I am confused about what a component is in PCA and PLS.

Are the components just the original variables but not necessarily in the same order?

For example, in PCA, if I had 8 variables in my data, would PC1 correspond to one of the 8 variables? And in PLSR (PLS regression), if I were to use 4 components, does this mean that I will be using 4 out of 8 variables to build a model?

Best Answer

The possible confusion here, as @amoeba points out in a comment, is the difference between variable selection and dimensionality reduction.

Both PCA and PLS are intended to reduce the dimensionality of the problem. If you have measured 8 variables on each of your cases (and you have more than 8 cases) then the original dimension is 8. PCA and PLS help you choose a lower number of dimensions that will work well enough.
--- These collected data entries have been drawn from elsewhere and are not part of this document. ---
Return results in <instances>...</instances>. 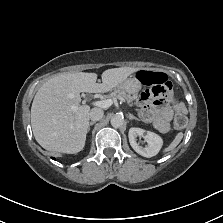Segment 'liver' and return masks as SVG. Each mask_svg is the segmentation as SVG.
I'll return each mask as SVG.
<instances>
[{"label": "liver", "instance_id": "1", "mask_svg": "<svg viewBox=\"0 0 223 223\" xmlns=\"http://www.w3.org/2000/svg\"><path fill=\"white\" fill-rule=\"evenodd\" d=\"M138 68L109 69L96 83V74H61L48 80L36 93L31 108L34 136L45 149L58 153L79 152L85 144L90 107L81 105L80 92H101L114 88ZM72 106L78 107L72 113Z\"/></svg>", "mask_w": 223, "mask_h": 223}]
</instances>
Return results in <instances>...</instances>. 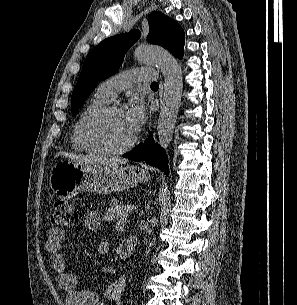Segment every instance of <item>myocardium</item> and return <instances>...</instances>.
Here are the masks:
<instances>
[{"mask_svg": "<svg viewBox=\"0 0 297 305\" xmlns=\"http://www.w3.org/2000/svg\"><path fill=\"white\" fill-rule=\"evenodd\" d=\"M123 111L122 108L115 104H108L91 112L81 124V136L85 143L95 149L97 152L106 155H120L131 150L137 143L138 137L135 136L125 145L118 148H110L105 146L92 132V127L100 119L114 113Z\"/></svg>", "mask_w": 297, "mask_h": 305, "instance_id": "f54148a6", "label": "myocardium"}]
</instances>
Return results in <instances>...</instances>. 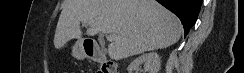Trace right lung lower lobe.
I'll return each mask as SVG.
<instances>
[{"instance_id":"right-lung-lower-lobe-1","label":"right lung lower lobe","mask_w":244,"mask_h":73,"mask_svg":"<svg viewBox=\"0 0 244 73\" xmlns=\"http://www.w3.org/2000/svg\"><path fill=\"white\" fill-rule=\"evenodd\" d=\"M171 12H173L182 22L185 35L195 24L203 0H156Z\"/></svg>"}]
</instances>
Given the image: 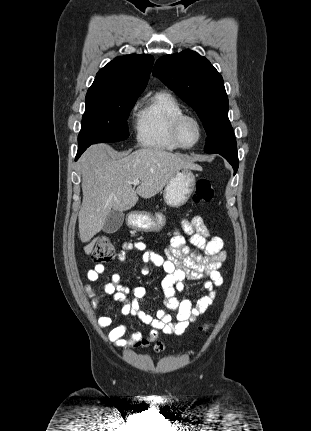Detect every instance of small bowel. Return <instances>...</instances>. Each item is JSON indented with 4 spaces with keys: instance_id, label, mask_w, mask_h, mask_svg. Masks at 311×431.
I'll return each mask as SVG.
<instances>
[{
    "instance_id": "1",
    "label": "small bowel",
    "mask_w": 311,
    "mask_h": 431,
    "mask_svg": "<svg viewBox=\"0 0 311 431\" xmlns=\"http://www.w3.org/2000/svg\"><path fill=\"white\" fill-rule=\"evenodd\" d=\"M182 232L188 235L189 243L197 251L192 250ZM143 242L127 241L118 253L117 259L124 261L127 253L144 251L142 255L143 266L141 272L148 275L151 266L160 268L165 276L161 286L164 293L165 306L176 313L175 319L167 311L160 309L155 313L142 310L146 290L144 287H135L131 290L120 283V273L112 274V281L101 287L86 285L85 290L91 300L93 309H97L102 299L112 296L121 304V312L124 315L135 316L143 323L150 325L152 330L148 339L153 341L159 332L180 336L188 328L190 323L202 315L212 305L217 288L223 284V276L220 267L226 260L227 252L224 242L219 236H210V233L201 216H194L191 220H182L180 228H177L171 237L170 245L165 252L145 251ZM105 271L102 264H98L88 270L86 276L91 282H96ZM203 280L207 294L197 300L179 299L176 294L184 290V280ZM98 325L102 328L112 326L113 320L108 316L98 318ZM127 327L118 325L113 327L107 337L117 346H129L141 339L140 333H134L130 339H124Z\"/></svg>"
}]
</instances>
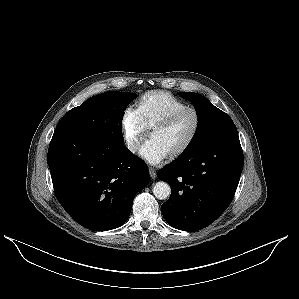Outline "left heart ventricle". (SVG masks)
I'll list each match as a JSON object with an SVG mask.
<instances>
[{"mask_svg":"<svg viewBox=\"0 0 299 299\" xmlns=\"http://www.w3.org/2000/svg\"><path fill=\"white\" fill-rule=\"evenodd\" d=\"M195 118L192 113H186L170 127L155 130L151 138L156 139L169 154L180 148L192 133Z\"/></svg>","mask_w":299,"mask_h":299,"instance_id":"b2bd125f","label":"left heart ventricle"}]
</instances>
But these procedures do not work by selecting subsets from your original 8 variables. Rather, they construct linear combinations of the 8 variables to make new sets of 8 predictors, then decide how many of these new combinations need to be included in the final model. For either PCA or PLS, these new predictors are designed to be orthogonal (multi-dimensional equivalent of perpendicular) to each other. If there are correlations among predictors, all 8 of your original variables are thus likely to be included to some extent even if you end up with a final dimension of, say, 4. So you are not typically performing all-or-none selection among your original variables. You just get rid of some less-important combinations of them.

PCA simply examines the predictors themselves, finding first the combination that captures the most variance in the predictors, then the (orthogonal) combination that captures the next most, and so on. Several superb explanations of how this works are on this highly rated page.

PLS includes in this type of scheme the relations of predictors to the outcome variable. At each step it finds the combination of predictors, orthogonal to all prior combinations, that maximizes the product of the variance of the predictors times the square of the correlation to the outcome variable. (See ESLII, eq. 3.64, page 81). For the first step, this is a linear combination weighted by each variable's individual correlation to outcome (unlike standard multiple regression, where all variables are considered together). PLS also gives a set of orthogonal predictors, made of linear combinations of the original variables, although different from those provided by PCA.

In either procedure, a decision is made about how many of these new predictors to include, determining the final dimensionality. In either case, if you include all the new predictors, you just get back the original multiple regression.

Also, please note that the above assumes that the predictor variables were first standardized so that differences in scales of the variables do not matter.